La presidenta de la Comisión Europea, Ursula von der Leyen, ha anunciado este martes el cierre de un histórico acuerdo comercial con la India, después de 18 años de negociaciones, y que favorecerá los movimientos comerciales en un mercado común de 2.000 millones de consumidores.
Con el pacto, las empresas europeas se ahorrarán 4.000 millones de euros en aranceles con la liberalización del 96,6% de las exportaciones europeas .
La escalada de tensiones comerciales y políticas con los Estados Unidos, primero con los aranceles anunciados por Trump y ahora con la amenaza sobre Groenlandia, ha hecho que la UE se apresure a acelerar pactos con otros países para potenciar el comercio. Hace unos días fue el acuerdo con el Mercosur, que levantó protestas del campo, y ahora este con el país más poblado del mundo.
El pacto con el Mercosur se ha visto obstaculizado con el apoyo del Parlamento Europeo a hacerlo pasar por el Tribunal de Justicia Europeo (TJE). Aunque la Comisión puede activarlo de manera temporal, los tribunales podrían tumbarlo si creen que no respeta la legislación.
Complementariamente al acuerdo, Von der Leyen ha anunciado una inversión de 500 millones de euros para apoyar la transformación industrial sostenible de la India, con el fin de ayudar a reducir la emisión de CO₂ de la industria india.
Von der Leyen ha celebrado el pacto y ha asegurado que se trata de "tan solo el comienzo" de una relación fructífera. "Es una historia de dos gigantes, la segunda y la cuarta economía más grandes del mundo, que escogen la asociación en una verdadera estrategia de beneficio mutuo", ha dicho.
El pacto se ha firmado durante el viaje de la belga a Nueva Delhi y tendrá impacto sobre todo en exportaciones de automóviles, maquinaria y alimentación europea.
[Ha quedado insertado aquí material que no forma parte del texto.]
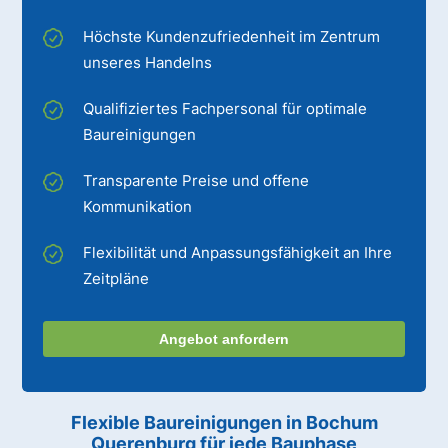
Höchste Kundenzufriedenheit im Zentrum
unseres Handelns
Qualifiziertes Fachpersonal für optimale
Baureinigungen
Transparente Preise und offene
Kommunikation
Flexibilität und Anpassungsfähigkeit an Ihre
Zeitpläne
Angebot anfordern
Flexible Baureinigungen
in Bochum
Querenburg
für jede Bauphase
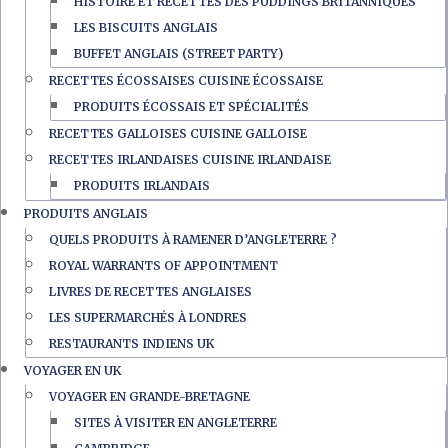
HISTOIRE ET RECETTES DES PUDDINGS BRITANNIQUES
LES BISCUITS ANGLAIS
BUFFET ANGLAIS (STREET PARTY)
RECETTES ÉCOSSAISES CUISINE ÉCOSSAISE
PRODUITS ÉCOSSAIS ET SPÉCIALITÉS
RECETTES GALLOISES CUISINE GALLOISE
RECETTES IRLANDAISES CUISINE IRLANDAISE
PRODUITS IRLANDAIS
PRODUITS ANGLAIS
QUELS PRODUITS À RAMENER D’ANGLETERRE ?
ROYAL WARRANTS OF APPOINTMENT
LIVRES DE RECETTES ANGLAISES
LES SUPERMARCHÉS À LONDRES
RESTAURANTS INDIENS UK
VOYAGER EN UK
VOYAGER EN GRANDE-BRETAGNE
SITES À VISITER EN ANGLETERRE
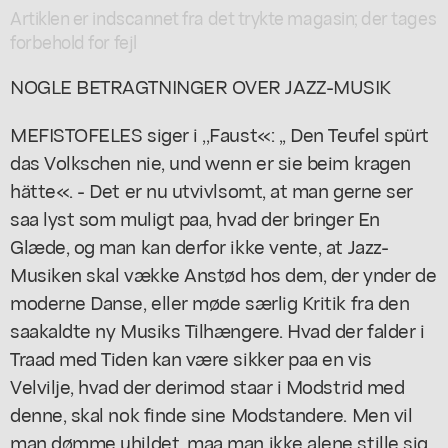
Artiklen er indscannet fra det trykte magasin; der tages
forbehold for fejl
NOGLE BETRAGTNINGER OVER JAZZ-MUSIK
MEFISTOFELES siger i ,,Faust«: ,, Den Teufel spürt
das Volkschen nie, und wenn er sie beim kragen
hätte«. - Det er nu utvivlsomt, at man gerne ser
saa lyst som muligt paa, hvad der bringer En
Glæde, og man kan derfor ikke vente, at Jazz-
Musiken skal vække Anstød hos dem, der ynder de
moderne Danse, eller møde særlig Kritik fra den
saakaldte ny Musiks Tilhængere. Hvad der falder i
Traad med Tiden kan være sikker paa en vis
Velvilje, hvad der derimod staar i Modstrid med
denne, skal nok finde sine Modstandere. Men vil
man dømme uhildet, maa man ikke alene stille sig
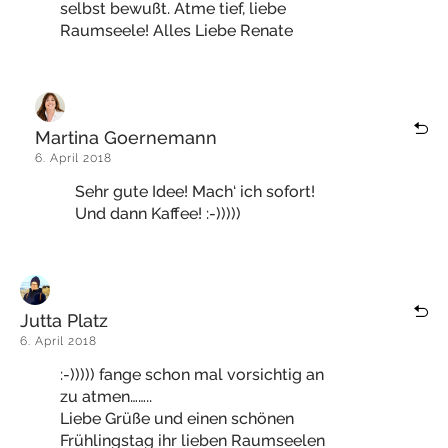
selbst bewußt. Atme tief, liebe
Raumseele! Alles Liebe Renate
Martina Goernemann
6. April 2018
Sehr gute Idee! Mach‘ ich sofort!
Und dann Kaffee! :-)))))
Jutta Platz
6. April 2018
:-))))) fange schon mal vorsichtig an
zu atmen……..
Liebe Grüße und einen schönen
Frühlingstag ihr lieben Raumseelen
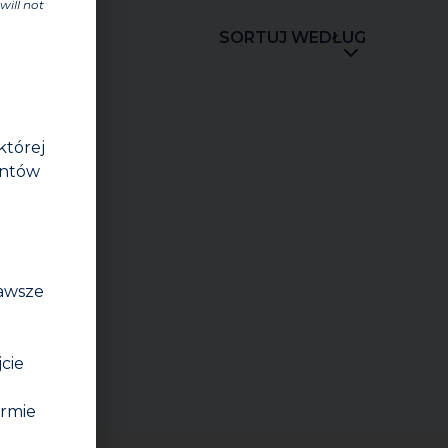
will not
SORTUJ WEDŁUG
której
entów
zawsze
jcie
irmie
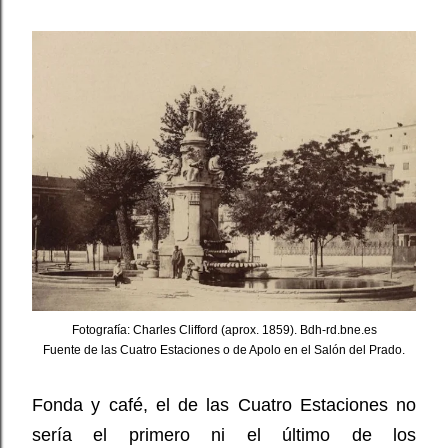
Fotografía: Charles Clifford (aprox. 1859). Bdh-rd.bne.es
Fuente de las Cuatro Estaciones o de Apolo en el Salón del Prado.
Fonda y café, el de las Cuatro Estaciones no
sería el primero ni el último de los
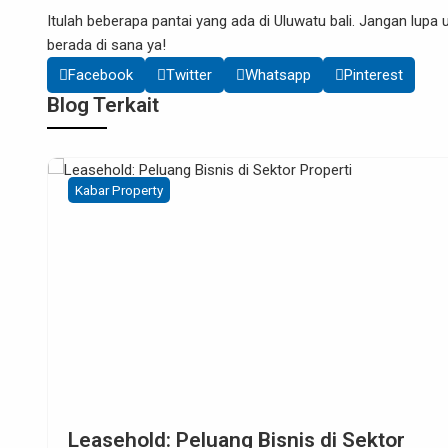
Itulah beberapa pantai yang ada di Uluwatu bali. Jangan lupa
berada di sana ya!
Facebook
Twitter
Whatsapp
Pinterest
Blog Terkait
Kabar Property
luang Bisnis di Sektor
Leasehold vs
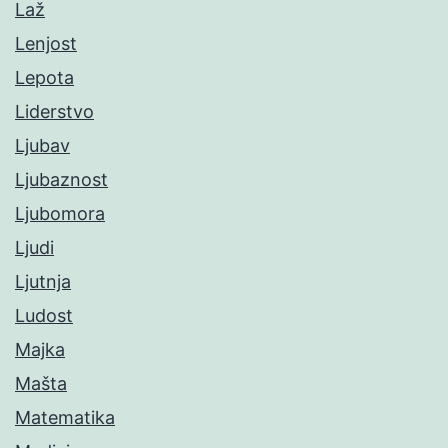
Laž
Lenjost
Lepota
Liderstvo
Ljubav
Ljubaznost
Ljubomora
Ljudi
Ljutnja
Ludost
Majka
Mašta
Matematika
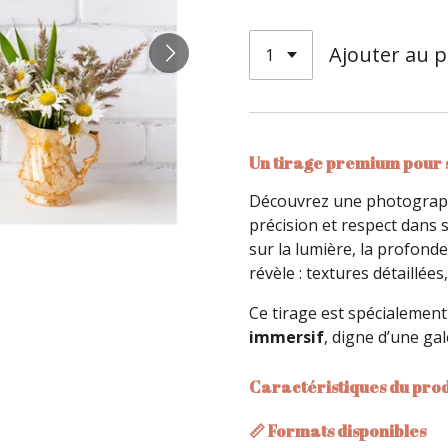
Ajouter au p
Un tirage premium pour 
Découvrez une photograph
précision et respect dans 
sur la lumière, la profond
révèle : textures détaillée
Ce tirage est spécialemen
immersif
, digne d’une gal
Caractéristiques du prod
📏 Formats disponibles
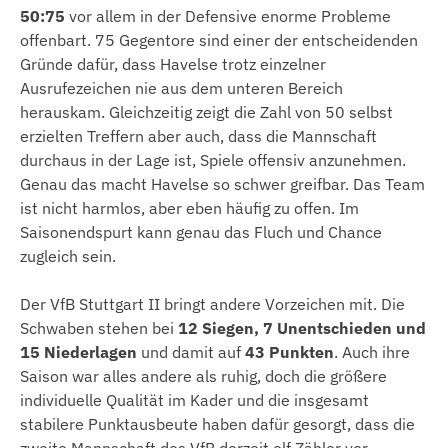
50:75
vor allem in der Defensive enorme Probleme
offenbart. 75 Gegentore sind einer der entscheidenden
Gründe dafür, dass Havelse trotz einzelner
Ausrufezeichen nie aus dem unteren Bereich
herauskam. Gleichzeitig zeigt die Zahl von 50 selbst
erzielten Treffern aber auch, dass die Mannschaft
durchaus in der Lage ist, Spiele offensiv anzunehmen.
Genau das macht Havelse so schwer greifbar. Das Team
ist nicht harmlos, aber eben häufig zu offen. Im
Saisonendspurt kann genau das Fluch und Chance
zugleich sein.
Der VfB Stuttgart II bringt andere Vorzeichen mit. Die
Schwaben stehen bei
12 Siegen, 7 Unentschieden und
15 Niederlagen
und damit auf
43 Punkten
. Auch ihre
Saison war alles andere als ruhig, doch die größere
individuelle Qualität im Kader und die insgesamt
stabilere Punktausbeute haben dafür gesorgt, dass die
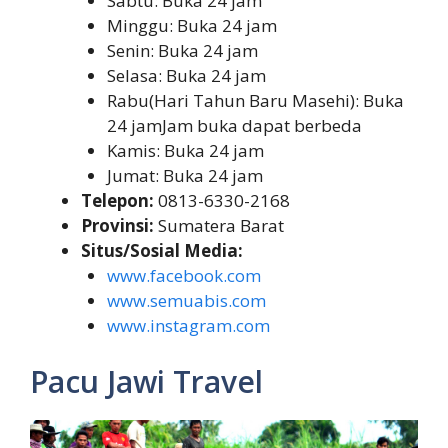
Sabtu: Buka 24 jam
Minggu: Buka 24 jam
Senin: Buka 24 jam
Selasa: Buka 24 jam
Rabu(Hari Tahun Baru Masehi): Buka
24 jamJam buka dapat berbeda
Kamis: Buka 24 jam
Jumat: Buka 24 jam
Telepon:
0813-6330-2168
Provinsi:
Sumatera Barat
Situs/Sosial Media:
www.facebook.com
www.semuabis.com
www.instagram.com
Pacu Jawi Travel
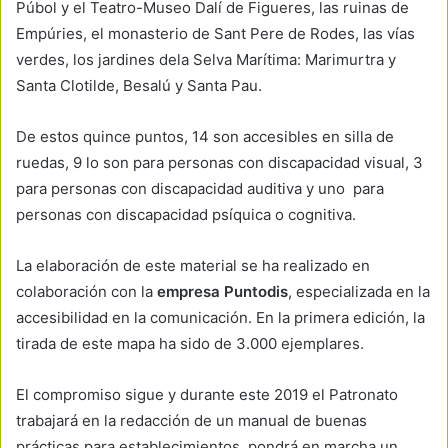
Púbol y el Teatro-Museo Dalí de Figueres, las ruinas de
Empúries, el monasterio de Sant Pere de Rodes, las vías
verdes, los jardines dela Selva Marítima: Marimurtra y
Santa Clotilde, Besalú y Santa Pau.
De estos quince puntos, 14 son accesibles en silla de
ruedas, 9 lo son para personas con discapacidad visual, 3
para personas con discapacidad auditiva y uno para
personas con discapacidad psíquica o cognitiva.
La elaboración de este material se ha realizado en
colaboración con la
empresa Puntodis
, especializada en la
accesibilidad en la comunicación. En la primera edición, la
tirada de este mapa ha sido de 3.000 ejemplares.
El compromiso sigue y durante este 2019 el Patronato
trabajará en la redacción de un manual de buenas
prácticas para establecimientos, pondrá en marcha un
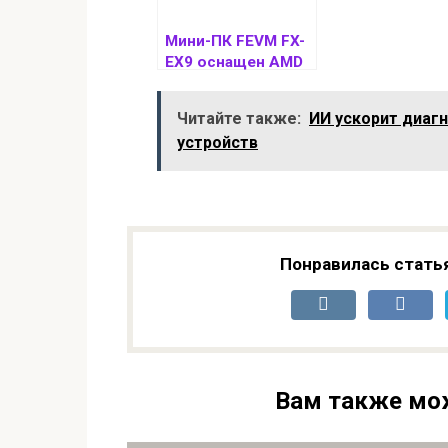
Мини-ПК FEVM FX-
EX9 оснащен AMD
Ryzen AI MAX+ 395
и 128 Гбайтами
Читайте также:
ИИ ускорит диаг
памяти
устройств
Понравилась стать
Вам также мо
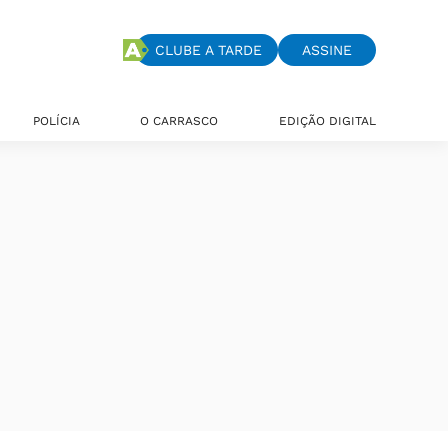
CLUBE A TARDE
ASSINE
POLÍCIA
O CARRASCO
EDIÇÃO DIGITAL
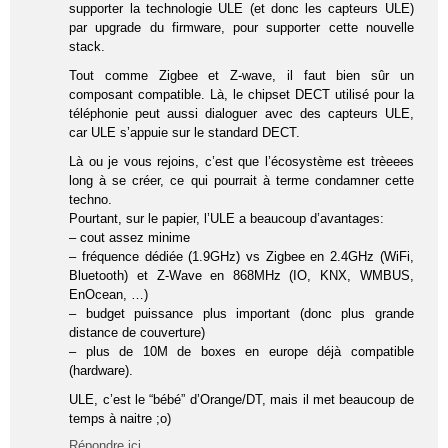
supporter la technologie ULE (et donc les capteurs ULE)
par upgrade du firmware, pour supporter cette nouvelle
stack.
Tout comme Zigbee et Z-wave, il faut bien sûr un
composant compatible. Là, le chipset DECT utilisé pour la
téléphonie peut aussi dialoguer avec des capteurs ULE,
car ULE s’appuie sur le standard DECT.
Là ou je vous rejoins, c’est que l’écosystème est trèeees
long à se créer, ce qui pourrait à terme condamner cette
techno.
Pourtant, sur le papier, l’ULE a beaucoup d’avantages:
– cout assez minime
– fréquence dédiée (1.9GHz) vs Zigbee en 2.4GHz (WiFi,
Bluetooth) et Z-Wave en 868MHz (IO, KNX, WMBUS,
EnOcean, …)
– budget puissance plus important (donc plus grande
distance de couverture)
– plus de 10M de boxes en europe déjà compatible
(hardware).
ULE, c’est le “bébé” d’Orange/DT, mais il met beaucoup de
temps à naitre ;o)
Répondre ici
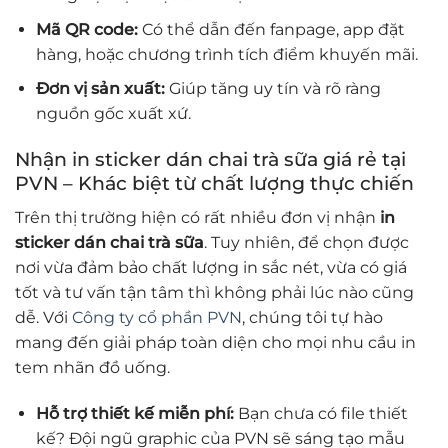
Mã QR code:
Có thể dẫn đến fanpage, app đặt
hàng, hoặc chương trình tích điểm khuyến mãi.
Đơn vị sản xuất:
Giúp tăng uy tín và rõ ràng
nguồn gốc xuất xứ.
Nhận in sticker dán chai trà sữa giá rẻ tại
PVN – Khác biệt từ chất lượng thực chiến
Trên thị trường hiện có rất nhiều đơn vị nhận
in
sticker dán chai trà sữa
. Tuy nhiên, để chọn được
nơi vừa đảm bảo chất lượng in sắc nét, vừa có giá
tốt và tư vấn tận tâm thì không phải lúc nào cũng
dễ. Với
Công ty cổ phần PVN
, chúng tôi tự hào
mang đến giải pháp toàn diện cho mọi nhu cầu in
tem nhãn đồ uống.
Hỗ trợ thiết kế miễn phí:
Bạn chưa có file thiết
kế? Đội ngũ graphic của PVN sẽ sáng tạo mẫu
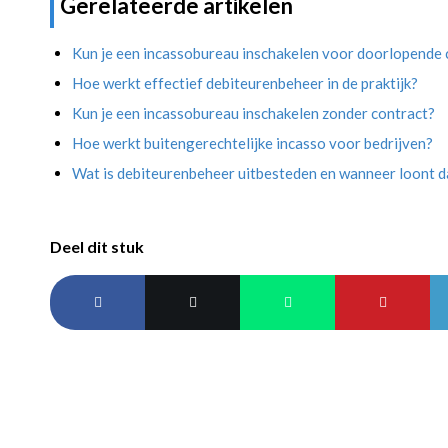
Gerelateerde artikelen
Kun je een incassobureau inschakelen voor doorlopende
Hoe werkt effectief debiteurenbeheer in de praktijk?
Kun je een incassobureau inschakelen zonder contract?
Hoe werkt buitengerechtelijke incasso voor bedrijven?
Wat is debiteurenbeheer uitbesteden en wanneer loont d
Deel dit stuk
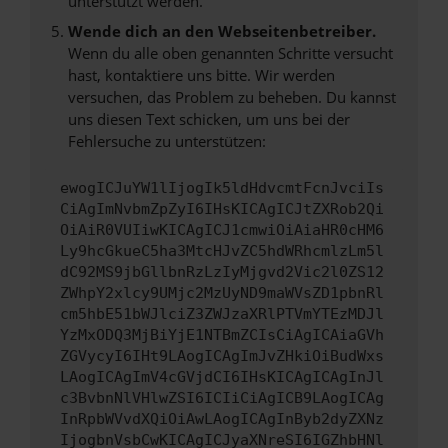
unterstützt werden.
Wende dich an den Webseitenbetreiber.
Wenn du alle oben genannten Schritte versucht
hast, kontaktiere uns bitte. Wir werden
versuchen, das Problem zu beheben. Du kannst
uns diesen Text schicken, um uns bei der
Fehlersuche zu unterstützen:
ewogICJuYW1lIjogIk5ldHdvcmtFcnJvciIs
CiAgImNvbmZpZyI6IHsKICAgICJtZXRob2Qi
OiAiR0VUIiwKICAgICJ1cmwiOiAiaHR0cHM6
Ly9hcGkueC5ha3MtcHJvZC5hdWRhcmlzLm5l
dC92MS9jbGllbnRzLzIyMjgvd2Vic2l0ZS12
ZWhpY2xlcy9UMjc2MzUyND9maWVsZD1pbnRl
cm5hbE51bWJlciZ3ZWJzaXRlPTVmYTEzMDJl
YzMxODQ3MjBiYjE1NTBmZCIsCiAgICAiaGVh
ZGVycyI6IHt9LAogICAgImJvZHkiOiBudWxs
LAogICAgImV4cGVjdCI6IHsKICAgICAgInJl
c3BvbnNlVHlwZSI6ICIiCiAgICB9LAogICAg
InRpbWVvdXQiOiAwLAogICAgInByb2dyZXNz
IjogbnVsbCwKICAgICJyaXNreSI6IGZhbHNl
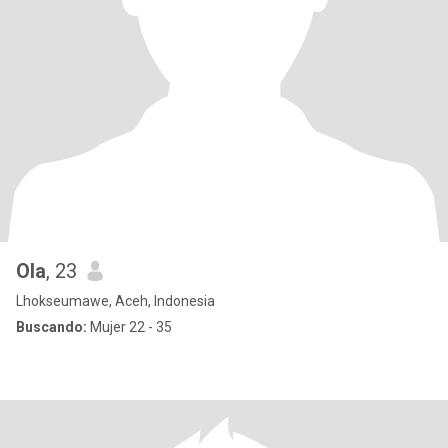
Ola
, 23
Lhokseumawe, Aceh, Indonesia
Buscando:
Mujer 22 - 35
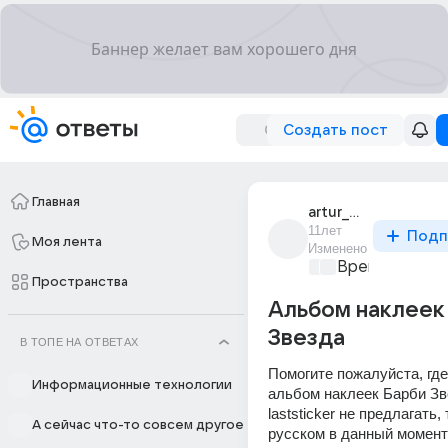
Создать пост
Главная
artur_minugolov
11лет
Подп
Моя лента
Изменено
Время музыки
Пространства
Альбом наклеек
Звезда
В ТОПЕ НА ОТВЕТАХ
Помогите пожалуйста, где
Информационные технологии
альбом наклеек Барби Зве
laststicker не предлагать, 
А сейчас что-то совсем другое
русском в данный момент 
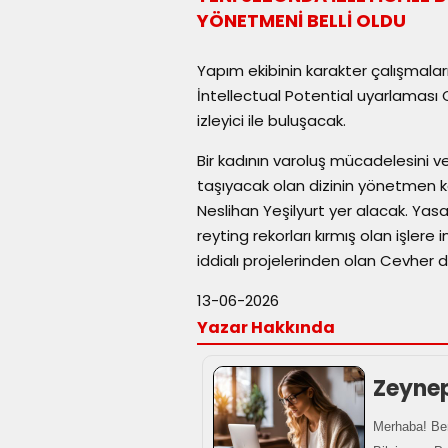
YÖNETMENİ BELLİ OLDU
Yapım ekibinin karakter çalışmaları 
İntellectual Potential uyarlaması
izleyici ile buluşacak.
Bir kadının varoluş mücadelesini ve 
taşıyacak olan dizinin yönetmen k
Neslihan Yeşilyurt yer alacak. Yas
reyting rekorları kırmış olan işler
iddialı projelerinden olan Cevher 
13-06-2026
Yazar Hakkında
Zeyne
Merhaba! Ben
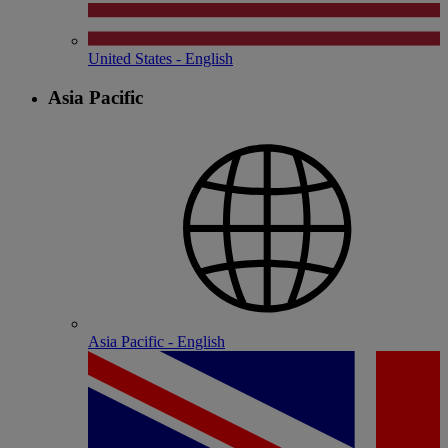
United States - English
Asia Pacific
Asia Pacific - English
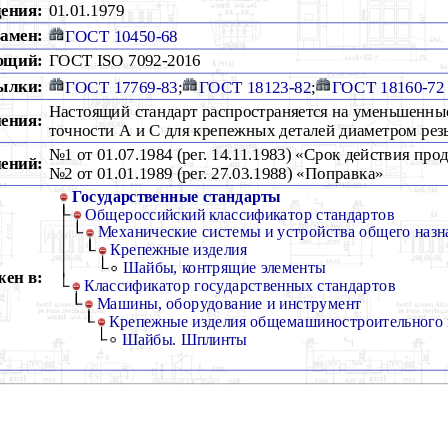
дения:
01.01.1979
амен:
ГОСТ 10450-68
ющий:
ГОСТ ISO 7092-2016
ылки:
ГОСТ 17769-83
;
ГОСТ 18123-82
;
ГОСТ 18160-72
Настоящий стандарт распространяется на уменьшенны
ения:
точности А и С для крепежных деталей диаметром резь
№1 от 01.07.1984 (рег. 14.11.1983) «Срок действия про
ений:
№2 от 01.01.1989 (рег. 27.03.1988) «Поправка»
Государственные стандарты
Общероссийский классификатор стандартов
Механические системы и устройства общего назн
Крепежные изделия
Шайбы, контрящие элементы
ен в:
Классификатор государственных стандартов
Машины, оборудование и инструмент
Крепежные изделия общемашиностроительного
Шайбы. Шплинты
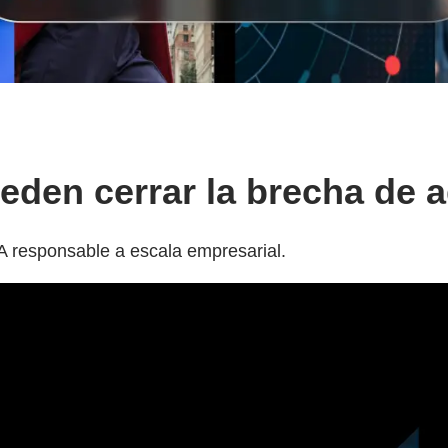
den cerrar la brecha de a
A responsable a escala empresarial.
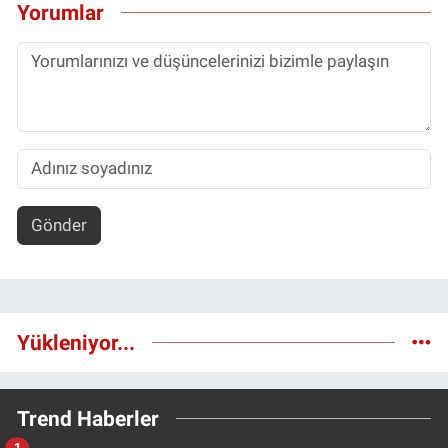
Yorumlar
Gönder
Yükleniyor...
Trend Haberler
1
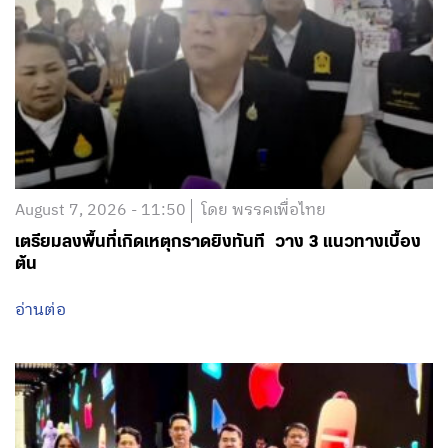
August 7, 2026 - 11:50
โดย พรรคเพื่อไทย
เตรียมลงพื้นที่เกิดเหตุกราดยิงทันที วาง 3 แนวทางเบื้อง
ต้น
อ่านต่อ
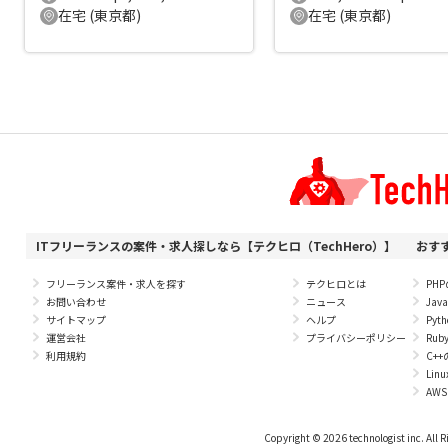
在宅 (東京都)
在宅 (東京都)
ITフリーランスの案件・求人探しなら【テクヒロ（TechHero）】
おす
フリーランス案件・求人を探す
テクヒロとは
PH
お問い合わせ
ニュース
Ja
サイトマップ
ヘルプ
Py
運営会社
プライバシーポリシー
Ru
利用規約
C+
Li
AW
Copyright © 2026 technologist inc. All R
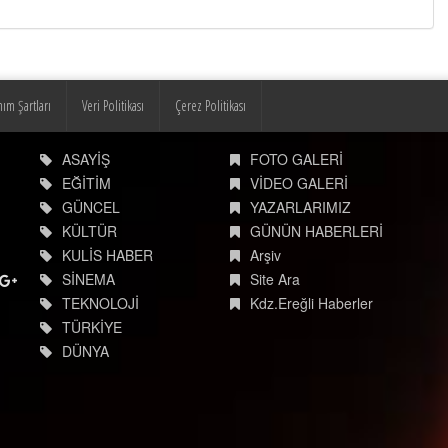
nım Şartları
Veri Politikası
Çerez Politikası
ASAYİŞ
FOTO GALERİ
EĞİTİM
VİDEO GALERİ
GÜNCEL
YAZARLARIMIZ
KÜLTÜR
GÜNÜN HABERLERİ
KULİS HABER
Arşiv
SİNEMA
Site Ara
TEKNOLOJİ
Kdz.Ereğli Haberler
TÜRKİYE
DÜNYA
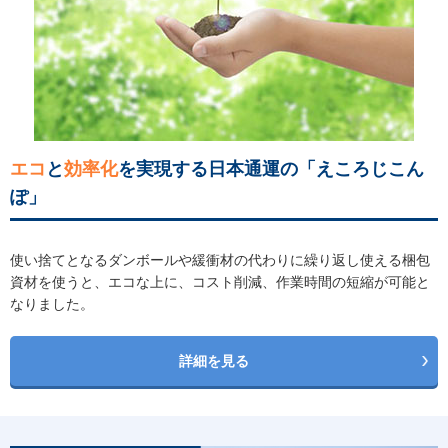
エコ
と
効率化
を実現する日本通運の「えころじこん
ぽ」
使い捨てとなるダンボールや緩衝材の代わりに繰り返し使える梱包
資材を使うと、エコな上に、コスト削減、作業時間の短縮が可能と
なりました。
詳細を見る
Se ha añadido la protección de la agricultura sensible con el fin de evitar protestas.
El primer ministro indio, Narendra Modi, ha sido quien ha confirmado el acuerdo y lo ha definido como "la madre de todos los acuerdos".
El comisario europeo de comercio, Maros Sefcovic, lo ha celebrado "después de un año de compromiso incansable y más de una década de preparación". "Bajamos los aranceles y abrimos oportunidades, demostrando que el comercio de beneficio mutuo es posible y que una acción genuina siempre merece el esfuerzo", ha dicho.
El pacto tiene que pasar ahora también por el legislativo y superar también las posibles objeciones legales que se puedan presentar, aunque no parece de entrada tan polémico para la agricultura local europea, ya que no hay importaciones destacadas que provengan de este país.